Thesis of Cyril Perosino


Subject:
Machine learning models on complex data for default prevention

Start date: 02/12/2024
End date (estimated): 02/12/2027

Advisor: Hamida Seba

Summary:

For many real-world applications, identifying patterns that do not conform to normal activity is a fundamental issue in ensuring correct service delivery as well as system security and reliability [1]. This is mainly the case for surveillance and monitoring applications such as video surveillance, medical monitoring, malware detection, financial fraud detection and so on. An abnormal pattern is called an anomaly or outlier.

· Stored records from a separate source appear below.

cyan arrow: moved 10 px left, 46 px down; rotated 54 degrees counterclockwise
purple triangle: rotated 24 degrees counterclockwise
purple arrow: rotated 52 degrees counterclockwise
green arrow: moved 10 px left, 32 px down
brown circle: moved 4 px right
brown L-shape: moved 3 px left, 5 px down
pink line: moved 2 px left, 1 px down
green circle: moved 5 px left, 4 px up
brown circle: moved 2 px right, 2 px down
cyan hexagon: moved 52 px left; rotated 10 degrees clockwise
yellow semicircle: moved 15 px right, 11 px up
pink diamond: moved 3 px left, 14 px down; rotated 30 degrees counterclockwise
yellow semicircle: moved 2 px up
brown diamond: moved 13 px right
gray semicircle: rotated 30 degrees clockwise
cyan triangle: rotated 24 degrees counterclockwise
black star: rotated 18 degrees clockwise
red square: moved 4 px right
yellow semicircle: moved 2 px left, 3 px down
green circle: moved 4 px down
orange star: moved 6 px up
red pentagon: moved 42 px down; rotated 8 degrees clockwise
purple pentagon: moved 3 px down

An anomaly is generally defined as a behavioral pattern that deviates significantly from most behavioral patterns of the system being monitored, and appears in a significantly smaller proportion than normal patterns. With the explosion in the amount of data to be processed for this kind of application, the use of learning models, and in particular deep learning, has become inevitable in this field.

During this internship, we are interested in learning models capable of processing complex multi-source and heterogeneous data.
The aim of analyzing this data is to achieve fairer profiling (without socio-discriminatory criteria) of customers, which will help prevent payment defaults. The proposed approach is the construction of ego-centric knowledge graphs [2] profiling customers and making it possible to represent all the information concerning them. The next step is to use this representation to detect any anomalies that could lead to payment default.  This representation based on knowledge graphs will require the use and/or design of adapted learning models [3, 4]. The trainee will first carry out a state-of-the-art study of the problem and existing learning models. He or she will then implement the solution best suited to the data considered during the internship.